We found the stated intention of the Taxpayer to be extraordinary. This was a small company with only $1,000 issued capital. No steps were ever taken to increase the authorised capital and therefore the possible issued capital. Yet it entered into purchases of land to the extent of well over $4,000,000. It relied partly on interest-free loans from the shareholders but, because these shareholders did not have sufficient money at the time, assistance from a bank was necessary and large amounts of interest had to be paid. That interest was $390,255, $195,678 and $360,833 for the three years ending 31 March 1984. Meanwhile the land produced no income other than the compensation received and the shareholders were losing interest on their loans to the Taxpayer. It is not apparent how these loans were to be paid off, for the company had no other business. It is remarkable that the minutes of the directors’ meetings at which the purchases were authorised contained nothing about the way in which the purchases were to be funded.
It is trite to say that an intention cannot be said to have been held unless the means of putting that intention into practice existed. The land was agricultural land. No enquiries were made as to whether or not it could be converted into building land either before orafter the purchases. No investigations or plans were made as to the possible cost of development and no thought was given to the return that could be expected. We were given details of the income of Mr A and of Mr B but as to the other two shareholders we were only told that Mr C was a partner of X Company and Mr D was a shareholder and director of Y Company.

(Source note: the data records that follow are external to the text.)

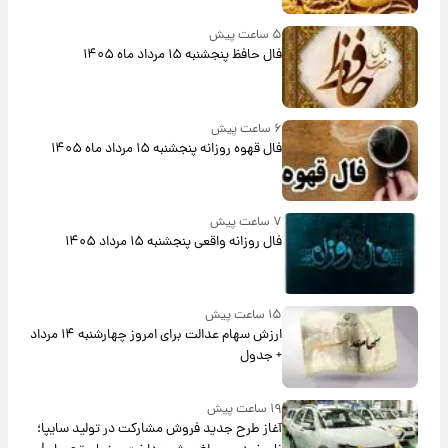
۵ ساعت پیش
فال حافظ پنجشنبه ۱۵ مرداد ماه ۱۴۰۵
۶ ساعت پیش
فال قهوه روزانه پنجشنبه ۱۵ مرداد ماه ۱۴۰۵
۷ ساعت پیش
فال روزانه واقعی پنجشنبه ۱۵ مرداد ۱۴۰۵
۱۵ ساعت پیش
ارزش سهام عدالت برای امروز چهارشنبه ۱۴ مرداد
+ جدول
۱۹ ساعت پیش
آغاز طرح جدید فروش مشارکت در تولید سایپا؛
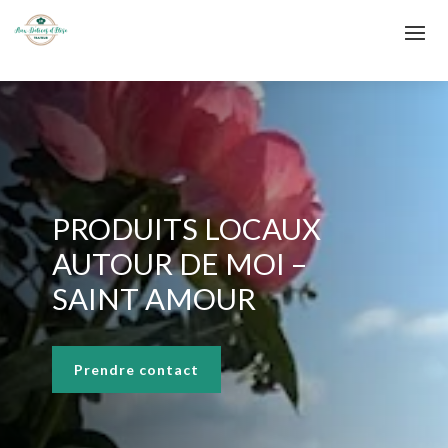
PRODUITS LOCAUX
AUTOUR DE MOI –
SAINT AMOUR
Prendre contact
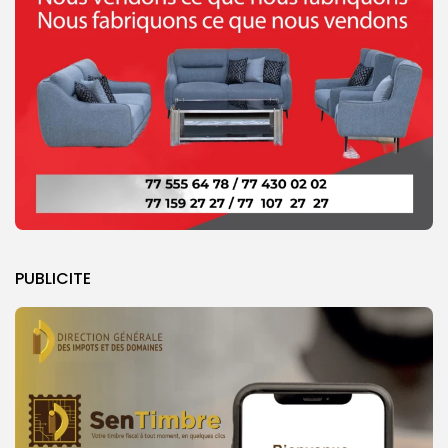
PUBLICITE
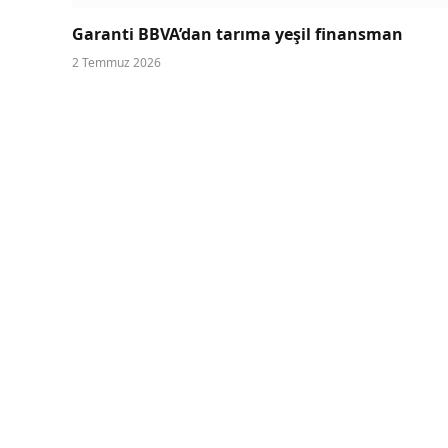
Garanti BBVA’dan tarıma yeşil finansman
2 Temmuz 2026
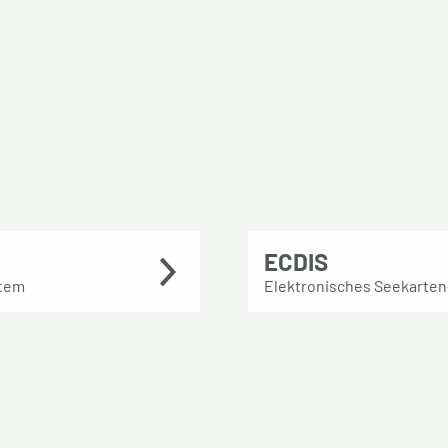
ECDIS
stem
Elektronisches Seekarten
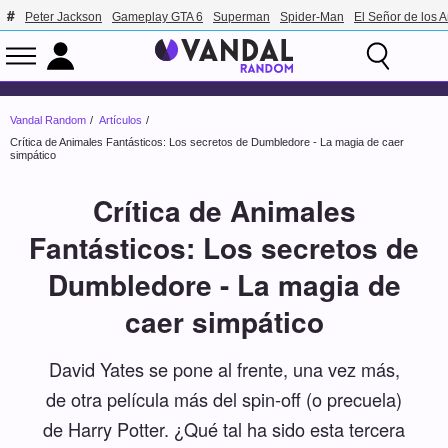
Peter Jackson
Gameplay GTA 6
Superman
Spider-Man
El Señor de los A
Vandal Random
Artículos
Crítica de Animales Fantásticos: Los secretos de Dumbledore - La magia de caer
simpático
Crítica de Animales
Fantásticos: Los secretos de
Dumbledore - La magia de
caer simpático
David Yates se pone al frente, una vez más,
de otra película más del spin-off (o precuela)
de Harry Potter. ¿Qué tal ha sido esta tercera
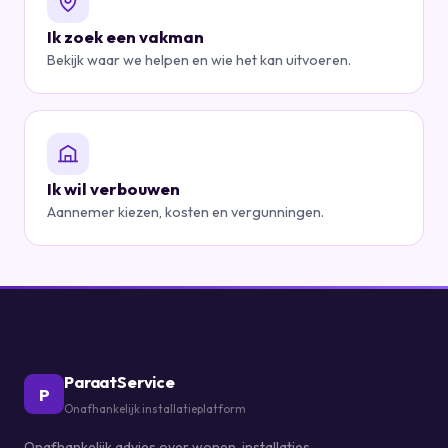
Ik zoek een vakman
Bekijk waar we helpen en wie het kan uitvoeren.
Ik wil verbouwen
Aannemer kiezen, kosten en vergunningen.
ParaatService
P
Onafhankelijk installatieplatform
Onafhankelijk advies over wonen, installaties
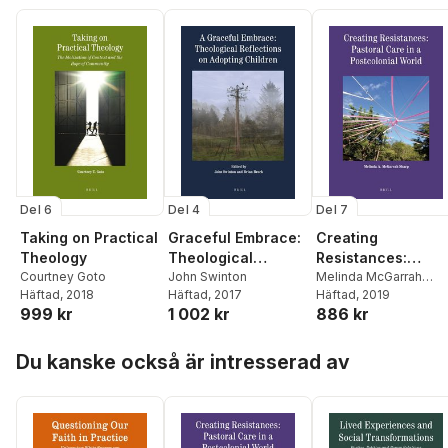
Del 6
Del 4
Del 7
Taking on Practical
Graceful Embrace:
Creating
Theology
Theological
Resistances:
Courtney Goto
Reflections on
John Swinton
Pastoral Care in a
Melinda McGarrah
Häftad
, 2018
Häftad
, 2017
Sharp
Häftad
, 2019
Adopting Children
Postcolonial Worl
999 kr
1 002 kr
886 kr
Hoppa över listan
Du kanske också är intresserad av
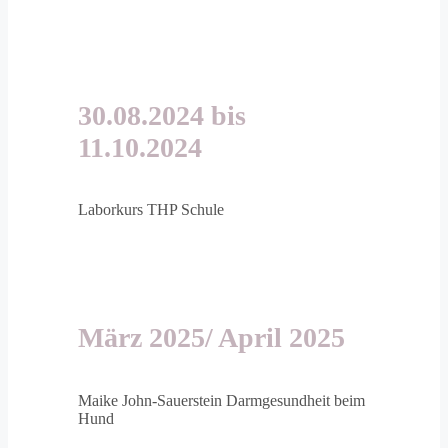
30.08.2024 bis
11.10.2024
Laborkurs THP Schule
März 2025/ April 2025
Maike John-Sauerstein
Darmgesundheit beim
Hund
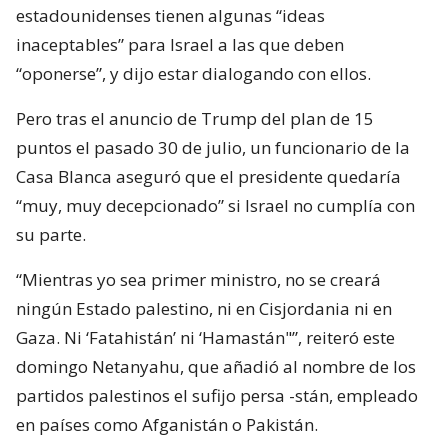
estadounidenses tienen algunas “ideas
inaceptables” para Israel a las que deben
“oponerse”, y dijo estar dialogando con ellos.
Pero tras el anuncio de Trump del plan de 15
puntos el pasado 30 de julio, un funcionario de la
Casa Blanca aseguró que el presidente quedaría
“muy, muy decepcionado” si Israel no cumplía con
su parte.
“Mientras yo sea primer ministro, no se creará
ningún Estado palestino, ni en Cisjordania ni en
Gaza. Ni ‘Fatahistán’ ni ‘Hamastán"”, reiteró este
domingo Netanyahu, que añadió al nombre de los
partidos palestinos el sufijo persa -stán, empleado
en países como Afganistán o Pakistán.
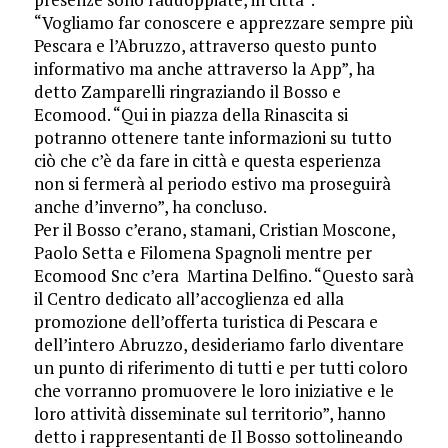
“Vogliamo far conoscere e apprezzare sempre più
Pescara e l’Abruzzo, attraverso questo punto
informativo ma anche attraverso la App”, ha
detto Zamparelli ringraziando il Bosso e
Ecomood. “Qui in piazza della Rinascita si
potranno ottenere tante informazioni su tutto
ciò che c’è da fare in città e questa esperienza
non si fermerà al periodo estivo ma proseguirà
anche d’inverno”, ha concluso.
Per il Bosso c’erano, stamani, Cristian Moscone,
Paolo Setta e Filomena Spagnoli mentre per
Ecomood Snc c’era Martina Delfino. “Questo sarà
il Centro dedicato all’accoglienza ed alla
promozione dell’offerta turistica di Pescara e
dell’intero Abruzzo, desideriamo farlo diventare
un punto di riferimento di tutti e per tutti coloro
che vorranno promuovere le loro iniziative e le
loro attività disseminate sul territorio”, hanno
detto i rappresentanti de Il Bosso sottolineando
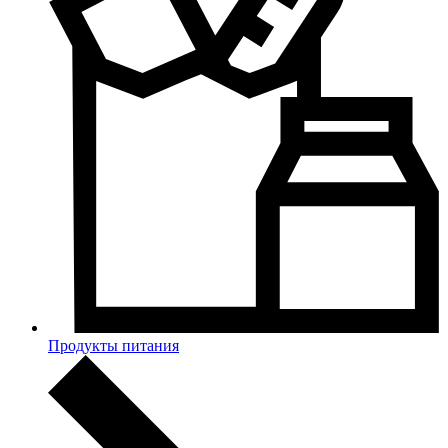
Продукты питания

Having regard to the fact that banking facilities were necessary for the initial purchases because the shareholders did not have sufficient money at the time, and having regard to the fact that the Taxpayer continued to be indebted to the bank with substantial interest being paid, we are not satisfied that the shareholders could have come up with the development costs whatever they may have been. We were given no evidence that any facilities from banks for the purposes of development could have been obtained or, if they could be, on what terms. At the same time Mr A in evidence stated that it would be impossible to hold the bare land permanently so that there must be development. But he also said that at the time of acquisition he did not know if the land had building potential. Finally he said that the Taxpayer would go on holding the land if it could afford the bank interest but that if it could not the land would be sold.
It was for the Taxpayer to persuade us that its intention in buying the land was to buy a capital asset. We did not accept the only evidence put before us. We therefore dismiss this appeal.